For each considered setting (kappa, data length), we randomly generate a narrowband alpha (8-12 Hz) oscillation and a coupled oscillation with the mean phase lag of \({\pi}/2\). We then estimate the phase-locking value (PLV) of the simulated oscillations and plot the mean PLV (black line) as well as its standard deviation (shaded region: +-1.96SD):

fig, axes = plt.subplots(ncols=len(lengths), figsize=(9, 4), layout="constrained")
for ax, length in zip(axes, lengths):
    times = np.arange(0, length, 1 / sfreq)
    waveform = narrowband_oscillation(1, times, fmin=fmin, fmax=fmax)

    phase_lag = np.pi / 4
    plv = np.zeros((n_runs, n_kappas))
    for i_run in range(n_runs):
        for i_kappa, kappa in enumerate(kappas):
            result = ppc_von_mises(
                waveform, sfreq, phase_lag, kappa=kappa, fmin=fmin, fmax=fmax
            )
            cplv = compute_plv(waveform, result, m=1, n=1, plv_type="complex")
            plv[i_run, i_kappa] = np.abs(cplv)[0][0]

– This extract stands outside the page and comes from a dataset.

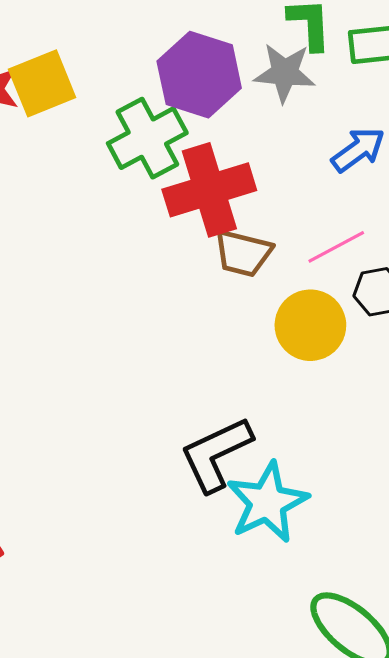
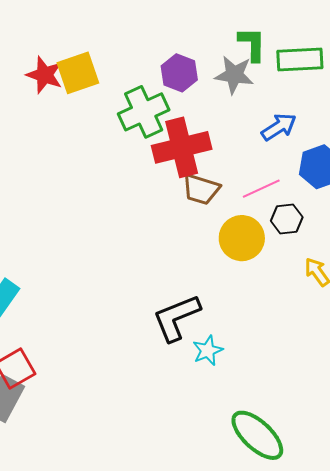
purple hexagon: (199, 75) -> (179, 73), size x0.7
cyan star: (267, 502) -> (208, 351), size x0.6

    plv_mean = np.mean(plv, axis=0)
    plv_sd = np.std(plv, axis=0)
    ax.plot(kappas, plv_mean, c="k", linewidth=1.5)
    ax.fill_between(
        kappas, plv_mean - 1.96 * plv_sd, plv_mean + 1.96 * plv_sd, color="grey"
    )
    ax.set_xscale("log")
    ax.set_xticks([0.01, 0.1, 1, 10])
    ax.set_xticklabels([0.01, 0.1, 1, 10])
    ax.set_ylim([0, 1])
    ax.set_xlabel("Kappa")
    ax.set_ylabel("PLV")
    ax.set_title(f"duration = {length} s")

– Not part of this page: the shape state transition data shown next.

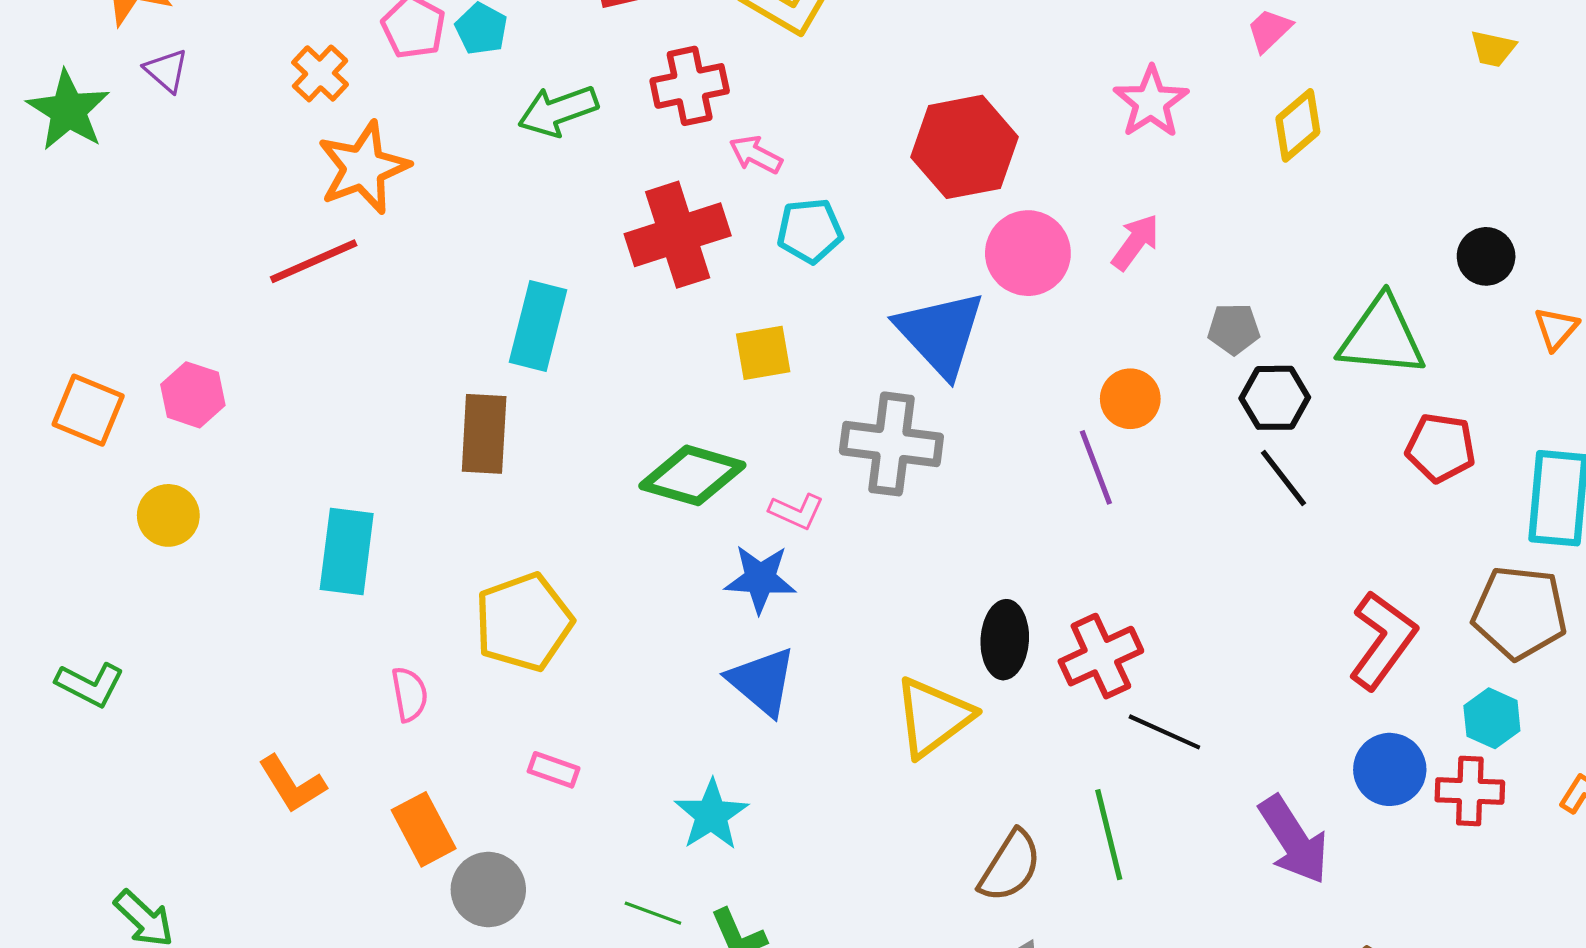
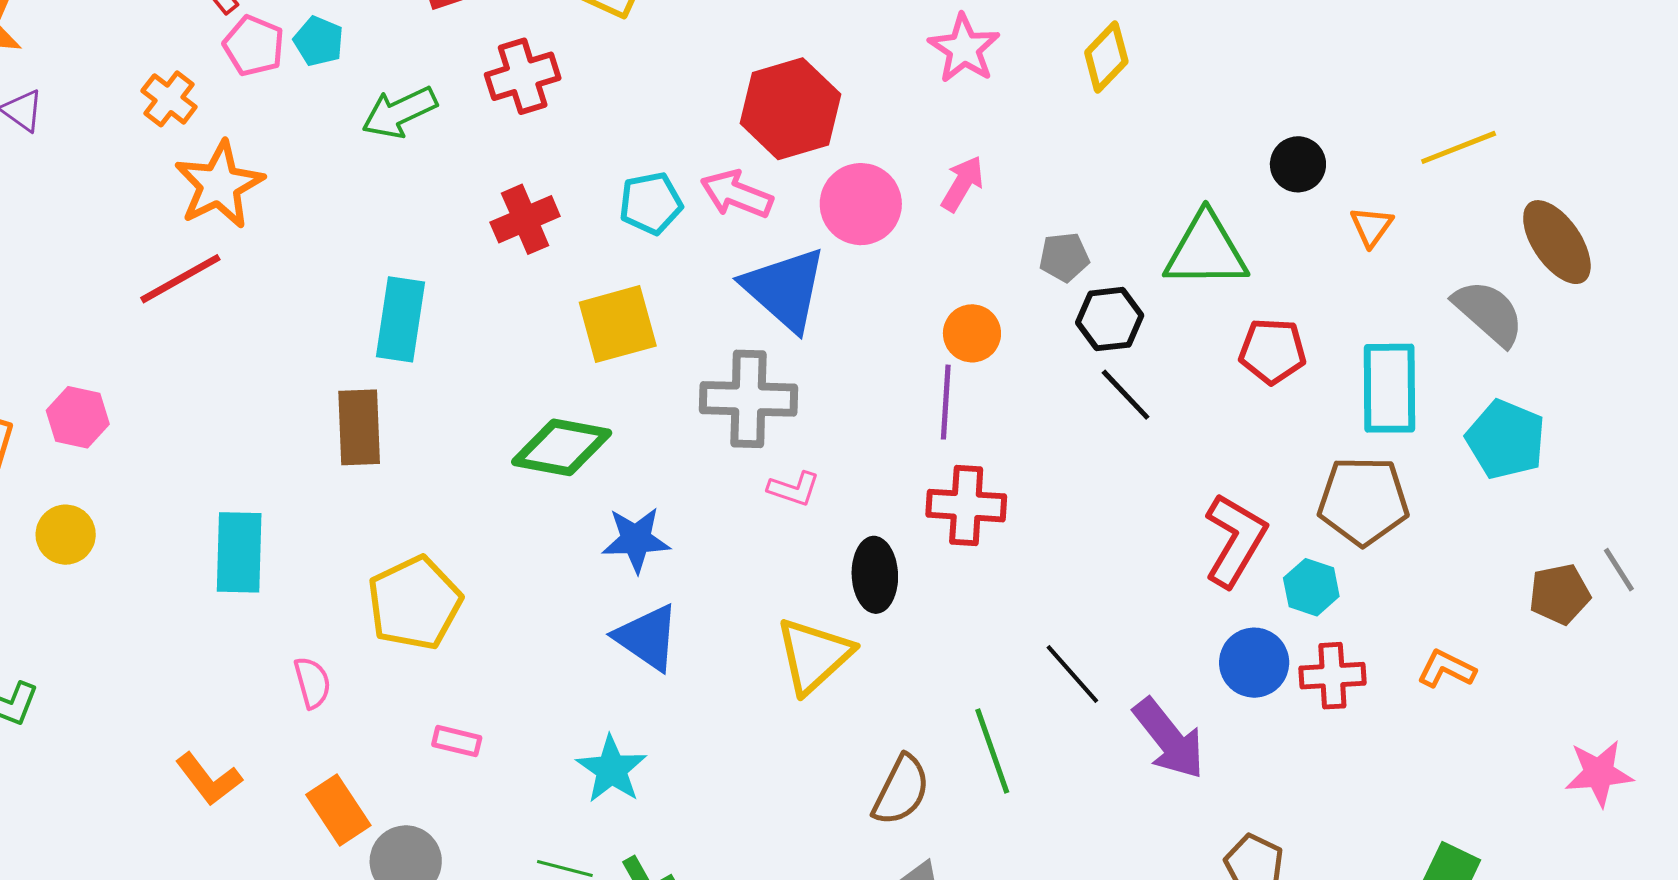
pink arrow: (756, 155) -> (737, 194), moved, size x1.4
red cross: (678, 235) -> (525, 219), size x0.7
yellow square: (763, 353) -> (618, 324), size x1.4
purple line: (1096, 467) -> (946, 402), turned 30
pink L-shape: (797, 511) -> (794, 489), moved
red cross: (1101, 656) -> (966, 506), moved, turned 34
cyan hexagon: (1492, 718) -> (1311, 587), moved
black line: (1164, 732) -> (1072, 674), moved, turned 30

As shown in the plots above, kappa is monotoneously related to the resulting PLV between coupled time series. This allows for flexible control of coupling, and these plots can be used as reference when picking a suitable value of kappa. For lower values of kappa and shorter recordings, the estimated connectivity has a non-zero noise floor (mean does not reach 0) and becomes less stable (the SD becomes larger).

If the connectivity measure depends on both amplitude and phase (e.g., coherence), its estimated value will also depend on the correspondence between amplitude envelopes of the time series.